Monday, July 18, 2022

Jon D. Wisman's "The Origins and Dynamics of Inequality"

Jon D. Wisman is Professor of Economics at American University in Washington, D.C. He served as President of the Association for Social Economics in 2002 and has twice been selected by American University as the Outstanding Teacher of the Year.

Wisman applied the “Page 99 Test” to his new book, The Origins and Dynamics of Inequality: Sex, Politics, and Ideology, and reported the following:
Ford Madox Ford’s attributed contention, “Open the book to page ninety-nine and read, and the quality of the whole will be revealed to you," seems, if “quality” is broadly understood, applicable to my book. My book is rich in unfolding complex theoretical relationships in the history of inequality, and on page 99, mention is made of a surprisingly large number of these: the dynamics of the adoption of agriculture, the rise of the state and civilization, sources of status and reproductive success, social formations and degrees of subordination and exploitation, workers’ lack of alternatives, fertility, and population density.
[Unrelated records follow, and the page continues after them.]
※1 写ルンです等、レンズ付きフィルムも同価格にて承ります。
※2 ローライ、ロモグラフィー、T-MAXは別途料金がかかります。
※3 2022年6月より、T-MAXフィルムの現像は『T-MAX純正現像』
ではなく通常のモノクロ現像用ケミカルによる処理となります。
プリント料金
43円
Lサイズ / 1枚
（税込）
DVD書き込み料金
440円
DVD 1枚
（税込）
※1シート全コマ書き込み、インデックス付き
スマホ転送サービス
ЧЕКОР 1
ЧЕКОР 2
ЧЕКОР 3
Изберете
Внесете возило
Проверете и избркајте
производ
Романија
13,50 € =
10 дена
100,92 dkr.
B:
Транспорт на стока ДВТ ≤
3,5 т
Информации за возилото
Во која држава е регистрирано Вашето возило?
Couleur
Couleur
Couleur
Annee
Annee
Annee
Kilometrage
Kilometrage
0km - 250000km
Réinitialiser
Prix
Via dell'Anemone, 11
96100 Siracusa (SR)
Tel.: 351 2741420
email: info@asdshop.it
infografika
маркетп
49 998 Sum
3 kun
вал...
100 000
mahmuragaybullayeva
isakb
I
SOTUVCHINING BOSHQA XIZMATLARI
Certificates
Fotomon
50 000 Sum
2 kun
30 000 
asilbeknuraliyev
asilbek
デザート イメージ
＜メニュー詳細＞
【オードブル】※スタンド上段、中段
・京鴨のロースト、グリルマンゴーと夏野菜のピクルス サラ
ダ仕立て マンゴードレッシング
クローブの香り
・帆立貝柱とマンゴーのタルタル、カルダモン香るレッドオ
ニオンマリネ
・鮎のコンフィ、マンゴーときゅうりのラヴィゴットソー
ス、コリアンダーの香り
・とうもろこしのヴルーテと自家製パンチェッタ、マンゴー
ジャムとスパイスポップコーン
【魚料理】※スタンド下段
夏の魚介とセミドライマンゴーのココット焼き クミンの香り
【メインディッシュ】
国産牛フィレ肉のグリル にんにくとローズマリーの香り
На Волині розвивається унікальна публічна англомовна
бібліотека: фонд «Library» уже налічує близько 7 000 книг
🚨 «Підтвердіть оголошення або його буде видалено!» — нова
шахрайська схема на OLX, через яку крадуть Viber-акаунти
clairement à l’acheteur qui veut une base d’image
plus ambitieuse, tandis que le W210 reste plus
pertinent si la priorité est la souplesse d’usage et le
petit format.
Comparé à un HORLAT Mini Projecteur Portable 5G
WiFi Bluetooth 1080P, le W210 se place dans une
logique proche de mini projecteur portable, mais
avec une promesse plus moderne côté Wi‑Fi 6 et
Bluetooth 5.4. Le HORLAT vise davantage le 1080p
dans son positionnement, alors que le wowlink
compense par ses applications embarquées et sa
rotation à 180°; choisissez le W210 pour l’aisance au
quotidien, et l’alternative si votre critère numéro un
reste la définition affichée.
It would, of course, be too much to expect that the over-arching theoretical framework from which the whole book flows would be randomly captured on its 99th, as opposed to perhaps its first page. The fundamental theoretical claim advanced and supported in my book is that the struggle over inequality has been the underlying force driving human history’s unfolding. This entails a re-interpretation of human history. Underlying the over-arching theoretical claim are two principal supporting claims. The first is that the origins and dynamics of inequality are grounded in evolutionary psychology, or more specifically, Darwin’s theory of sexual selection. The second concerns the dynamics of ideology in legitimating inequality. Although physical force has often been necessary for establishing hierarchical social structures, ideology has always been the most effective day-to-day political weapon enabling elites to present as fair social orders that provide them with disproportionate shares of wealth, income, and privilege. Only since the democratization of the franchise has it become possible that broad popular understanding of the unfairness of elites’ ideology could peacefully reverse inequality.